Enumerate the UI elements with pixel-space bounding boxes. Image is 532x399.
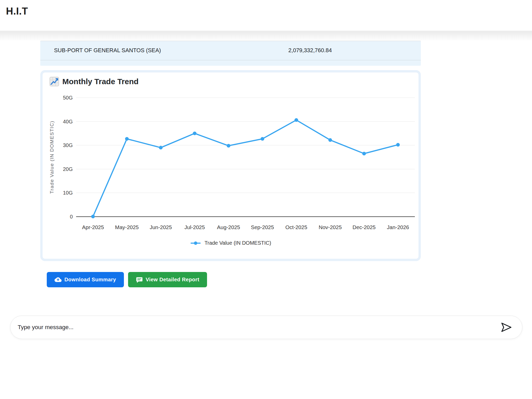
svg-text:40G: 40G	[63, 119, 73, 124]
message-input[interactable]	[10, 316, 499, 339]
svg-text:20G: 20G	[63, 166, 73, 172]
app-header: H.I.T	[0, 0, 532, 31]
svg-text:10G: 10G	[63, 190, 73, 196]
svg-text:Jul-2025: Jul-2025	[184, 224, 205, 230]
legend-label: Trade Value (IN DOMESTIC)	[204, 240, 271, 246]
page: H.I.T SUB-PORT OF GENERAL SANTOS (SEA) 2…	[0, 0, 532, 399]
svg-text:May-2025: May-2025	[115, 224, 139, 230]
chat-input-bar	[10, 316, 522, 339]
cloud-download-icon	[55, 276, 62, 283]
chart-increasing-icon	[49, 77, 59, 87]
svg-text:Apr-2025: Apr-2025	[82, 224, 104, 230]
page-title: H.I.T	[6, 6, 28, 17]
chart-title: Monthly Trade Trend	[62, 77, 138, 86]
table-row: SUB-PORT OF GENERAL SANTOS (SEA) 2,079,3…	[40, 41, 421, 60]
action-buttons: Download Summary View Detailed Report	[47, 272, 207, 287]
download-summary-button[interactable]: Download Summary	[47, 272, 124, 287]
summary-table: SUB-PORT OF GENERAL SANTOS (SEA) 2,079,3…	[40, 41, 421, 66]
chart-legend: Trade Value (IN DOMESTIC)	[43, 240, 418, 246]
svg-text:Dec-2025: Dec-2025	[353, 224, 376, 230]
monthly-trade-trend-card: Monthly Trade Trend 010G20G30G40G50GTrad…	[40, 70, 421, 261]
legend-marker-icon	[190, 241, 201, 245]
send-icon	[500, 321, 512, 333]
svg-text:Nov-2025: Nov-2025	[319, 224, 342, 230]
card-title-row: Monthly Trade Trend	[49, 77, 138, 87]
button-label: View Detailed Report	[146, 277, 200, 283]
svg-text:Aug-2025: Aug-2025	[217, 224, 240, 230]
trade-value-cell: 2,079,332,760.84	[288, 47, 421, 54]
svg-text:30G: 30G	[63, 142, 73, 148]
svg-text:Jan-2026: Jan-2026	[387, 224, 409, 230]
svg-text:Trade Value (IN DOMESTIC): Trade Value (IN DOMESTIC)	[49, 121, 55, 194]
trend-chart: 010G20G30G40G50GTrade Value (IN DOMESTIC…	[47, 91, 416, 233]
svg-text:0: 0	[70, 214, 73, 220]
send-button[interactable]	[499, 321, 522, 333]
svg-text:50G: 50G	[63, 95, 73, 101]
port-name-cell: SUB-PORT OF GENERAL SANTOS (SEA)	[40, 47, 288, 54]
svg-text:Oct-2025: Oct-2025	[285, 224, 307, 230]
svg-text:Jun-2025: Jun-2025	[150, 224, 172, 230]
chat-icon	[136, 276, 143, 283]
view-detailed-report-button[interactable]: View Detailed Report	[128, 272, 207, 287]
svg-text:Sep-2025: Sep-2025	[251, 224, 274, 230]
button-label: Download Summary	[64, 277, 116, 283]
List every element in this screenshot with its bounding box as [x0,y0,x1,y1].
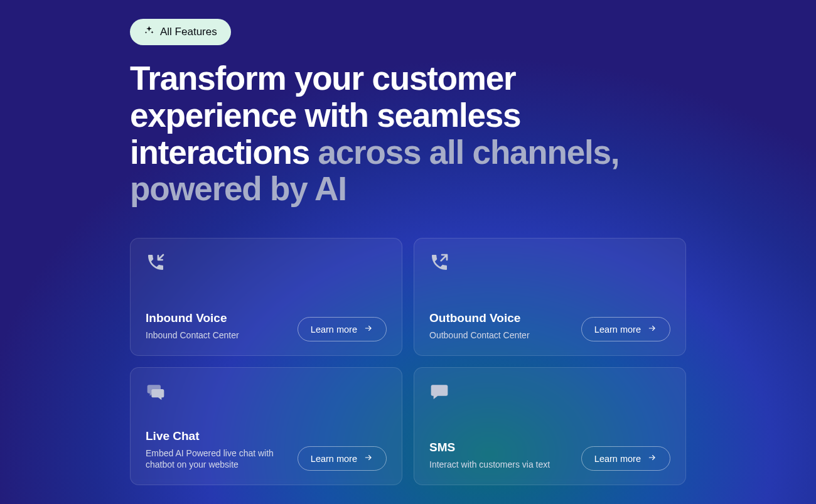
learn-more-button[interactable]: Learn more [298,446,387,471]
phone-inbound-icon [146,252,166,272]
feature-cards-grid: Inbound Voice Inbound Contact Center Lea… [130,238,686,485]
card-sms: SMS Interact with customers via text Lea… [414,367,686,485]
arrow-right-icon [363,324,373,335]
page-container: All Features Transform your customer exp… [0,0,816,485]
card-live-chat: Live Chat Embed AI Powered live chat wit… [130,367,402,485]
learn-more-button[interactable]: Learn more [298,317,387,341]
badge-label: All Features [160,26,217,38]
all-features-badge: All Features [130,19,231,45]
chat-bubbles-icon [146,382,166,402]
learn-more-button[interactable]: Learn more [581,446,670,471]
card-title: SMS [429,441,550,454]
phone-outbound-icon [429,252,449,272]
card-outbound-voice: Outbound Voice Outbound Contact Center L… [414,238,686,356]
arrow-right-icon [647,453,657,464]
card-desc: Outbound Contact Center [429,330,530,341]
card-inbound-voice: Inbound Voice Inbound Contact Center Lea… [130,238,402,356]
arrow-right-icon [647,324,657,335]
card-title: Live Chat [146,429,290,443]
learn-more-button[interactable]: Learn more [581,317,670,341]
learn-more-label: Learn more [594,454,641,464]
card-desc: Embed AI Powered live chat with chatbot … [146,448,290,471]
learn-more-label: Learn more [311,324,357,335]
card-title: Inbound Voice [146,311,239,325]
sparkles-icon [144,25,154,39]
page-headline: Transform your customer experience with … [130,60,686,208]
message-icon [429,382,449,402]
card-desc: Interact with customers via text [429,459,550,471]
arrow-right-icon [363,453,373,464]
learn-more-label: Learn more [311,454,357,464]
card-desc: Inbound Contact Center [146,330,239,341]
card-title: Outbound Voice [429,311,530,325]
learn-more-label: Learn more [594,324,641,335]
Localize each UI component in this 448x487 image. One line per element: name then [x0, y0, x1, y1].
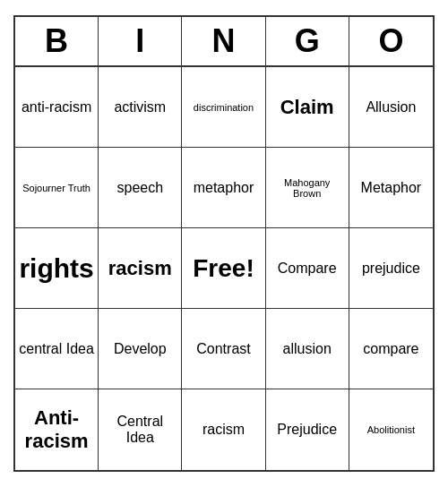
------------------------------------------------------------
> [EXERCISE OBJECTIVE]:
What lines in the data hold the word "send"? Return them.

> [EXERCISE SOLUTION]:
send-icon	[500, 321, 512, 333]
send-button[interactable]	[499, 321, 522, 333]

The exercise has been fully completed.